- Born: Lorenzo Servitje Sendra November 20, 1918 Mexico City, Mexico
- Died: February 3, 2017 (aged 98) Mexico City, Mexico
- Occupation: Businessman
- Known for: Co-founder, Grupo Bimbo
- Spouse: Carmen Montull Vallesta
- Children: 8, including Daniel Servitje

= Lorenzo Servitje =

Mexican accountant and businessman

Lorenzo Servitje Sendra (/es/), (November 20, 1918 – February 3, 2017) was a Mexican accountant and businessman, who co-founded Grupo Bimbo, the world's largest bakery company, in 1945 with four partners, Jaime Jorba, Jaime Sendra, Alfonso Velasco and José T. Mata.

==Biography==
Servitje was born in the capital of Mexico, Mexico City, on November 20, 1918. His father, Juan Servitje, a baker by profession, and his mother, Josefina Sendra, had immigrated to Mexico from Catalonia in Spain. His granddaughter is the actress Marina de Tavira, who appeared in the film Roma.
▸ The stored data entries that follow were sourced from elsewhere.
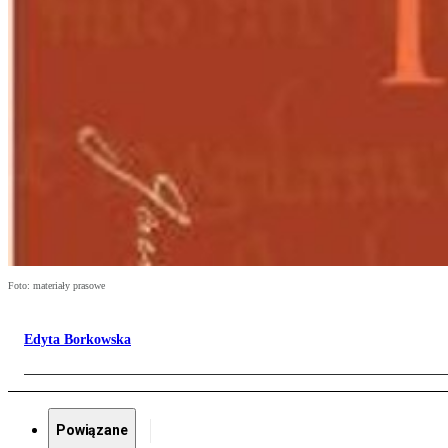
Foto: materiały prasowe
Edyta Borkowska
Powiązane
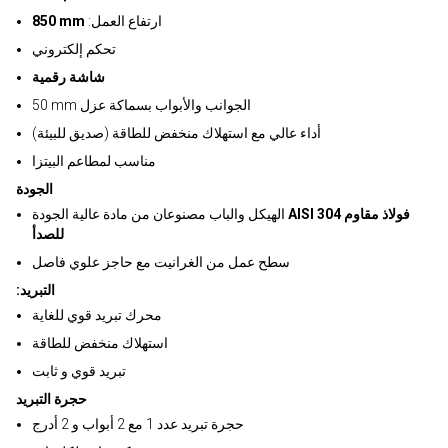
:ارتفاع العمل
850 mm
تحكم إلكتروني
شاشة رقمية
50 mm الجوانب والأبواب بسماكة عزل
أداء عالي مع استهلاك منخفض للطاقة (صديق للبيئة)
مناسب لمطاعم البيتزا
الجودة
AISI 304 فولاذ مقاوم
الهيكل والباب مصنوعان من مادة عالية الجودة
للصدأ
سطح عمل من الغرانيت مع حاجز علوي فاصل
:التبريد
محرك تبريد قوي للغاية
استهلاك منخفض للطاقة
تبريد قوي و ثابت
حجرة التبريد
حجرة تبريد عدد 1 مع 2 أبواب و 2 أدرج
Servitje is credited with expanding Bimbo from a small, Mexican baking company into a multinational conglomerate that has acquired more than 100 domestic and international brands, including Thomas', Entenmann's, Stroehmann, Oroweat and Freihofer's. Servitje was Bimbo's president from 1945 to 1981, and remained chairman until 1994.

He co-founded Bimbo in 1945 with ten delivery vans and thirty-eight employees. By 2017, Bimbo owned 100 brands in 22 countries. The company reported $10.7 billion in sales in 2015.

==Death==
Lorenzo Servitje died in Mexico City on February 3, 2017, at the age of 98. He was predeceased by his wife, Carmen Montull Valles, who died in 2002, and survived by eight children, 24 grandchildren and 48 great-grandchildren.

His son, Daniel Servitje, is now the chairman and CEO of Grupo Bimbo.

Dignitaries in attendance at Servitje's funeral included Mexican President Enrique Peña Nieto, chairman of Grupo Carso Carlos Slim, and billionaire businessman Alberto Baillères.